(Data for processing begins)

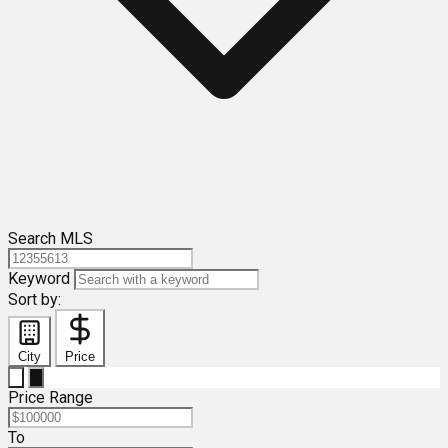
Search MLS
Keyword
Sort by:
City
Price
Price Range
To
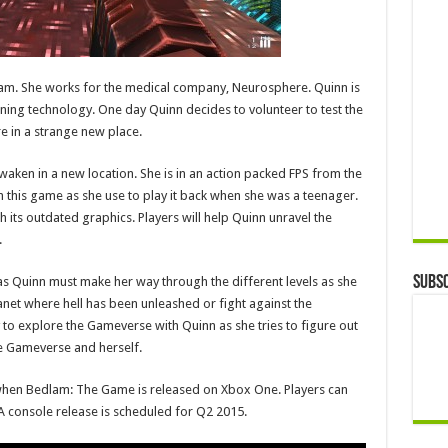
lam. She works for the medical company, Neurosphere. Quinn is
ng technology. One day Quinn decides to volunteer to test the
 in a strange new place.
waken in a new location. She is in an action packed FPS from the
ith this game as she use to play it back when she was a teenager.
th its outdated graphics. Players will help Quinn unravel the
.
Subsc
as Quinn must make her way through the different levels as she
lanet where hell has been unleashed or fight against the
to explore the Gameverse with Quinn as she tries to figure out
e Gameverse and herself.
when Bedlam: The Game is released on Xbox One. Players can
 console release is scheduled for Q2 2015.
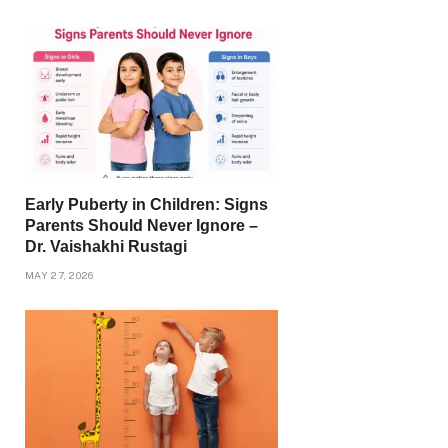
Early Puberty in Children: Signs
Parents Should Never Ignore –
Dr. Vaishakhi Rustagi
MAY 27, 2026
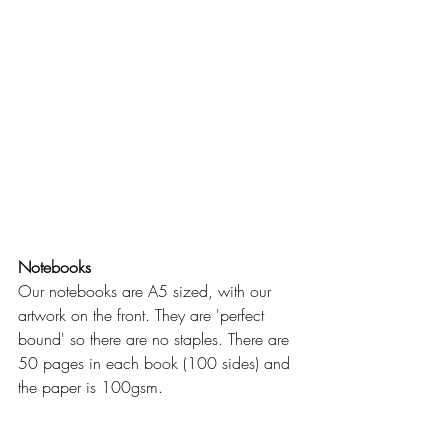
Notebooks
Our notebooks are A5 sized, with our 
artwork on the front. They are 'perfect 
bound' so there are no staples. There are 
50 pages in each book (100 sides) and 
the paper is 100gsm.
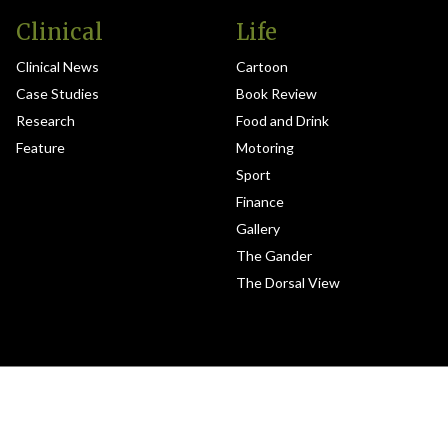
Clinical
Life
Clinical News
Cartoon
Case Studies
Book Review
Research
Food and Drink
Feature
Motoring
Sport
Finance
Gallery
The Gander
The Dorsal View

(Data for processing ends)

[Assignment] Go through the listing above and quote it exactly, apart from its images.

[Reply to the task]
Search MLS
Keyword
Sort by:
City
Price
Price Range
To
lam. She works for the medical company, Neurosphere. Quinn is
ng technology. One day Quinn decides to volunteer to test the
 in a strange new place.
waken in a new location. She is in an action packed FPS from the
ith this game as she use to play it back when she was a teenager.
th its outdated graphics. Players will help Quinn unravel the
.
Subsc
as Quinn must make her way through the different levels as she
lanet where hell has been unleashed or fight against the
to explore the Gameverse with Quinn as she tries to figure out
e Gameverse and herself.
when Bedlam: The Game is released on Xbox One. Players can
 console release is scheduled for Q2 2015.
Early Puberty in Children: Signs
Parents Should Never Ignore –
Dr. Vaishakhi Rustagi
MAY 27, 2026
Notebooks
Our notebooks are A5 sized, with our 
artwork on the front. They are 'perfect 
bound' so there are no staples. There are 
50 pages in each book (100 sides) and 
the paper is 100gsm.
Clinical
Life
Clinical News
Cartoon
Case Studies
Book Review
Research
Food and Drink
Feature
Motoring
Sport
Finance
Gallery
The Gander
The Dorsal View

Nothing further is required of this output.